Testina d'abbacchio

Ingredienti
| 2 testine | d'abbacchio intere, pulite dal macellaio |
| 3 cucchiai | d'olio extravergine di oliva |
| 4 rametti | di rosmarino fresco |
| 4 spicchi | d'aglio, schiacciati |
| 1 limone | non trattato |
| Sale e pepe | quanto basta |
| 200 ml | d'acqua tiepida |
| 400 g | di patate a dadini |
Valori nutrizionali
| 180 kcal | Energia |
| 24 g | Proteine |
| 9 g | Grassi |
| 4 g | di cui saturi |
| 0 g | Carboidrati |
| 0 g | di cui zuccheri |
| 0 g | Fibre |
| 0,6 g | Sale |
Gusto
La testina d'abbacchio ha una carne delicata e leggermente dolce, caratteristica dell'agnello giovane non ancora adulto. Il rosmarino e l'aglio donano profondità e aroma, mentre il limone aggiunto a fine cottura alleggerisce il sapore del grasso. Si serve calda, accompagnata da pane toscano o da verdure di stagione, e abbinata tradizionalmente a vini rossi leggeri o a una semplice acqua e limone.
Benessere
- La carne d'agnello giovane fornisce circa 20-25 grammi di proteine ogni 100 grammi, essenziali per la costruzione muscolare e il mantenimento dei tessuti.
- È una fonte naturale di ferro eme, il tipo meglio assorbito dal corpo rispetto al ferro vegetale, utile per prevenire l'anemia.
- Contiene fosforo e zinco, minerali importanti per la salute delle ossa e il sistema immunitario.
- L'agnello giovane ha un contenuto di carnitina, una molecola che aiuta il corpo a utilizzare i grassi per l'energia.
- È consigliabile abbinarla a verdure crude o cotte ricche di fibre per migliorare la digeribilità complessiva del pasto.

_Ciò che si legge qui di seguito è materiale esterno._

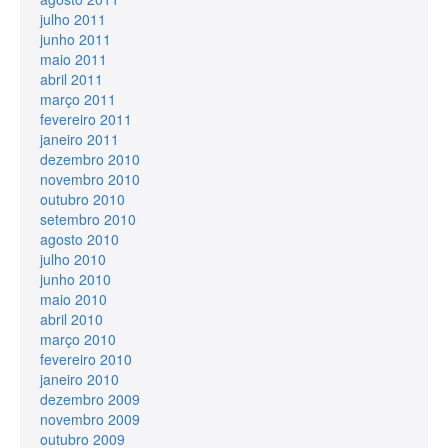
julho 2011
junho 2011
maio 2011
abril 2011
março 2011
fevereiro 2011
janeiro 2011
dezembro 2010
novembro 2010
outubro 2010
setembro 2010
agosto 2010
julho 2010
junho 2010
maio 2010
abril 2010
março 2010
fevereiro 2010
janeiro 2010
dezembro 2009
novembro 2009
outubro 2009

- Falso mito da sfatare: spesso si pensa che la carne d'agnello sia grassa e pesante più di qualsiasi altra carne rossa. In realtà, se scegli agnello giovane e rimuovi il grasso visibile prima di cuocere, il contenuto di grassi saturi è paragonabile a quello del manzo magro. Chi ha problemi di colesterolo o ipertensione può mangiarla senza eccessi, semplicemente in porzioni moderate e non tutti i giorni.
L'errore da non fare
Non aggiungere acqua fredda dal rubinetto durante la cottura: interrompe il calore e allunga inutilmente i tempi. Se la pirofila si asciuga, usa sempre acqua tiepida in una tazza, versala lentamente nel fondo del recipiente e non sulla carne. Inoltre, non coprire con il foglio d'alluminio per tutta la cottura: la testina deve dorare in superficie. Se temi che si secchi, coprila solo i primi 25 minuti, poi scopri.
I nostri consigli
- La testina d'abbacchio si conserva in frigorifero per massimo 3 giorni in un contenitore ermetico. Se vuoi congelarne gli avanzi, avvolgila bene e conservala fino a 3 mesi.
- In alcune tradizioni regionali, dopo la cottura la testina viene leggermente passata in padella con succo di limone e prezzemolo tritato: aggiunge freschezza senza appesantire.
- Puoi sostituire le patate con un'insalata verde amara, come radicchio o cicoria, che contrasta bene con il sapore grasso della carne.
- Se preferisci una cottura più lenta e uniforme, usa il forno a 170 gradi per 60 minuti, aumentando leggermente la quantità d'acqua.
Quando prepararla
La testina d'abbacchio è un piatto tipico della primavera e dell'inverno, quando l'agnello giovane è più disponibile nei macelli. In primavera la troverai durante la Pasqua e i giorni seguenti, quando le famiglie cercano secondi piatti sostanziosi. L'inverno è altrettanto adatto, soprattutto in dicembre e gennaio quando il clima freddo predispone a cibi caldi e corposi.
Domande frequenti
- La testina d'abbacchio è difficile da trovare? No, se ordini con anticipo dal macellaio. Chiedila almeno due giorni prima e specifica che desideri testine intere e pulite. Molti macellai la congelano se non la vendono subito.
- Posso farla in umido invece che al forno? Sì, in una pentola a fuoco moderato con gli stessi ingredienti per circa 60-70 minuti, coperta. Ottieni una carne ancora più tenera ma meno dorata in superficie.
- Come faccio a sapere se la carne è cotta? Pungila delicatamente con una forchetta vicino alla mandibola: se la carne cede senza resistenza, è pronta. Non deve essere polposa, ma nemmeno stopposa.
- Quale vino abbino? Un rosso leggero come Barbera, Chianti giovane o un rosato secco. Se preferisci bianco, scegline uno dai sentori minerali come Vermentino o Greco di Tufo.